To the untrained eye, Microsoft's (Nasdaq: MSFT) July announcement that it would make its licensing agreement with PC manufacturers more flexible was a sign of contrition. But while the company can breathe a sigh of relief that it no longer faces dismantling, it still must fight battles on several fronts in a war where every little public relations victory counts.
As Microsoft awaits the courts' remedies for its antitrust violations (a settlement involving a fine seems most likely), the company is simultaneously trying to reinvent itself as a broad-services and media company.
Most legal experts laud the appeals court ruling overturning the breakup decision of U.S. District Judge Thomas Penfield Jackson. "It's a perfect ruling," says David Steinman, an attorney with the antitrust division of Gray Cary Ware & Freidenrich in San Diego. "Both sides now have ammunition and bargaining power to reach a settlement that each can spin to save face." In July, Microsoft settled its antitrust suit with the state of New Mexico. Still, the company could face tougher challenges in Europe, where antitrust litigators are riding high after blocking the General Electric/Honeywell merger.
OLDER AND WISER? As Microsoft prepares to release its XP operating system in October, there still are many questions about whether its tightly integrated platform repeats the practices that first got the company into trouble. Geoffrey Bock, senior analyst with the Patricia Seybold Group, a consultancy, says he expects more than one state attorney general to file an injunction seeking to block XP's release until all questions are answered.

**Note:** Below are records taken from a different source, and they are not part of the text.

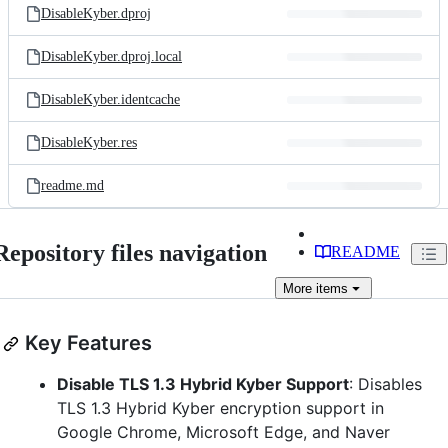
DisableKyber.dproj
DisableKyber.dproj.local
DisableKyber.identcache
DisableKyber.res
readme.md
Repository files navigation
README
More
items
Key Features
Disable TLS 1.3 Hybrid Kyber Support
: Disables
TLS 1.3 Hybrid Kyber encryption support in
Google Chrome, Microsoft Edge, and Naver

Meanwhile, Microsoft competitors past and present may emerge, all seeking a piece of the settlement pie. Tom Campbell, a former U.S. representative from California who teaches antitrust law at Stanford Law School, says the ruling means that those who think Microsoft's actions cost them money may file claims. "Even states can come in to form a class on behalf of its citizens and sue to collect damages on their behalf," he says.
To those who argue that penalizing Microsoft is irrelevant now that the browser and desktop-application wars are over, Ken Wasch says no. Mr. Wasch, president of the Software & Information Industry Association in Washington, D.C., argues that there still are myriad ways to improve word processing and spreadsheet programs, which Microsoft has long dominated. "Some startups might take the risk of legally challenging Microsoft on monopolistic grounds," he says, "and we'll know the beast has really been tamed when we see startup companies getting funding for platform-independent desktop productivity applications."
As it wards off these foes, Microsoft will attend to the little matter of reinventing itself to a primarily services-based media company, an arena in which it battles both startups and titans like AOL Time Warner (NYSE: AOL). "Microsoft is trying to convert itself into a telecommunications services vendor for the digital age," Mr. Bock says. "Absent the court case, they'd have about an 80/20 chance of success; now it's about 50/50." Given the odds Microsoft was facing not long ago, a 50 percent chance might not be half bad.